EXERCISE REQUIREMENTS: Identify each line in the records below that contains the word "this", and copy it.

=======

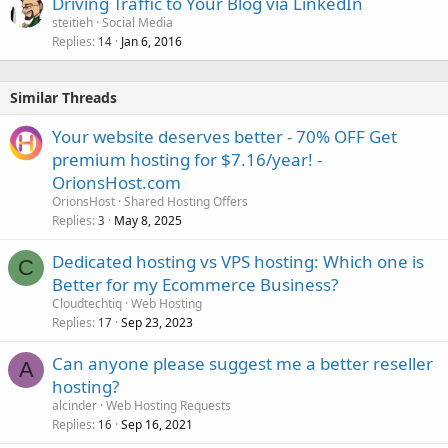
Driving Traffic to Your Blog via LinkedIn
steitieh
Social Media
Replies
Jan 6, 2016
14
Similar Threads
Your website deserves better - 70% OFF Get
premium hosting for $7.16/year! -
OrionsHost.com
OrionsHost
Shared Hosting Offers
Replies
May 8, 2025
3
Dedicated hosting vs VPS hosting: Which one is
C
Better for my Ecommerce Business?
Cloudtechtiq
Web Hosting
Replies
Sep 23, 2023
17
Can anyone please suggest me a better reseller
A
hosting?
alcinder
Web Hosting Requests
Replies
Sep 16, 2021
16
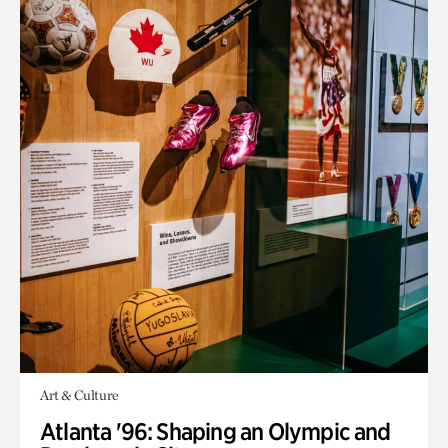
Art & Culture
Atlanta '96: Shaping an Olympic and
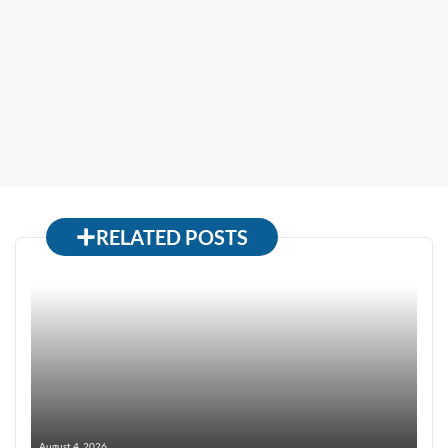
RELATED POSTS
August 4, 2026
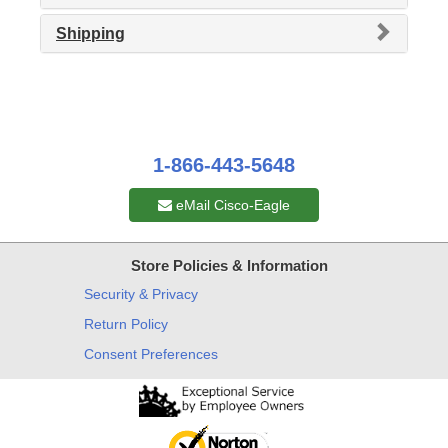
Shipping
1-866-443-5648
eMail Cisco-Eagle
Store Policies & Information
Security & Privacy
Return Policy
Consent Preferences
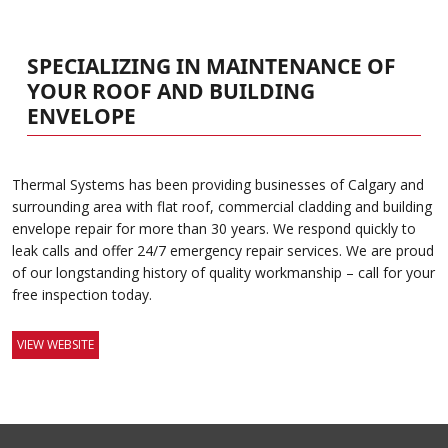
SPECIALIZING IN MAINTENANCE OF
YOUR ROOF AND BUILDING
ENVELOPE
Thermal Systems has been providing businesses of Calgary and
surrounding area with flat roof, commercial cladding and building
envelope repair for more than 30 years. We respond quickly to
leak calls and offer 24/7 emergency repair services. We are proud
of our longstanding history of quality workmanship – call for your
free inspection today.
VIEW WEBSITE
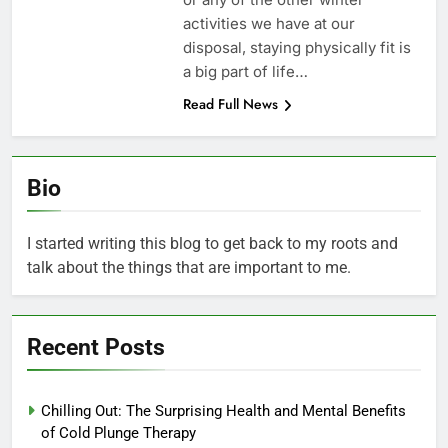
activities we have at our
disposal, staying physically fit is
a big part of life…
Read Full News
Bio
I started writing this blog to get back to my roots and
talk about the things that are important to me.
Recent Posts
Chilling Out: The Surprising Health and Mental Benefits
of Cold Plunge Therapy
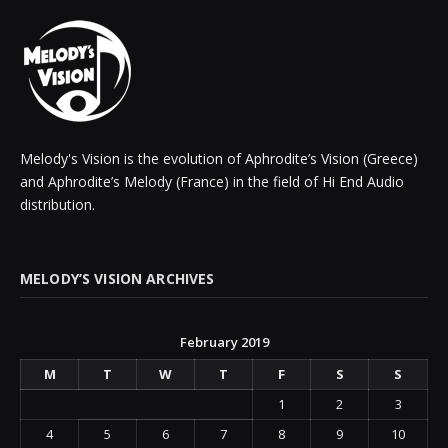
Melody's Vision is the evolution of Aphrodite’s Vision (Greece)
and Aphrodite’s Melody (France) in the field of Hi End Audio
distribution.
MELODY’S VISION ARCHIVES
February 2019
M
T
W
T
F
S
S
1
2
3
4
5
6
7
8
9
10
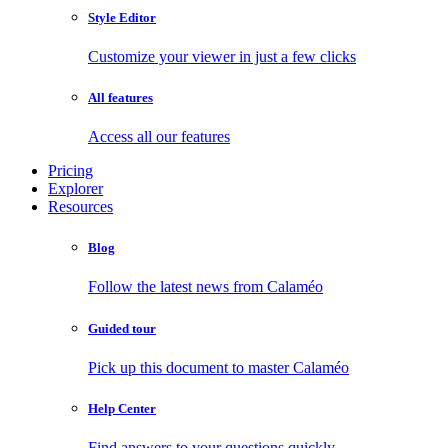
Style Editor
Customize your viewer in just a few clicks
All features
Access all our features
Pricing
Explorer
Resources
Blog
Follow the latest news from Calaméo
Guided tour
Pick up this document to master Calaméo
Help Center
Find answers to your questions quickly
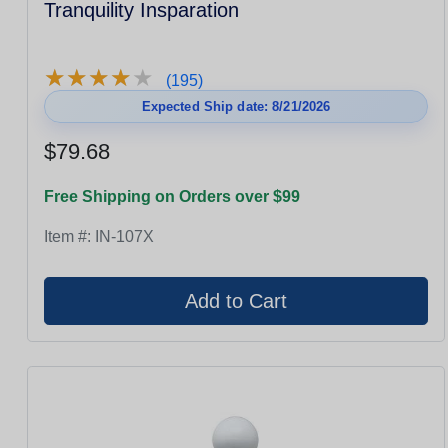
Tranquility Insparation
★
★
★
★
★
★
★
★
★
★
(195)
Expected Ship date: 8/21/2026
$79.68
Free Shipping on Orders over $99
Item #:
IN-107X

=======

YOUR RESPONSE:
I started writing this blog to get back to my roots and
Pick up this document to master Calaméo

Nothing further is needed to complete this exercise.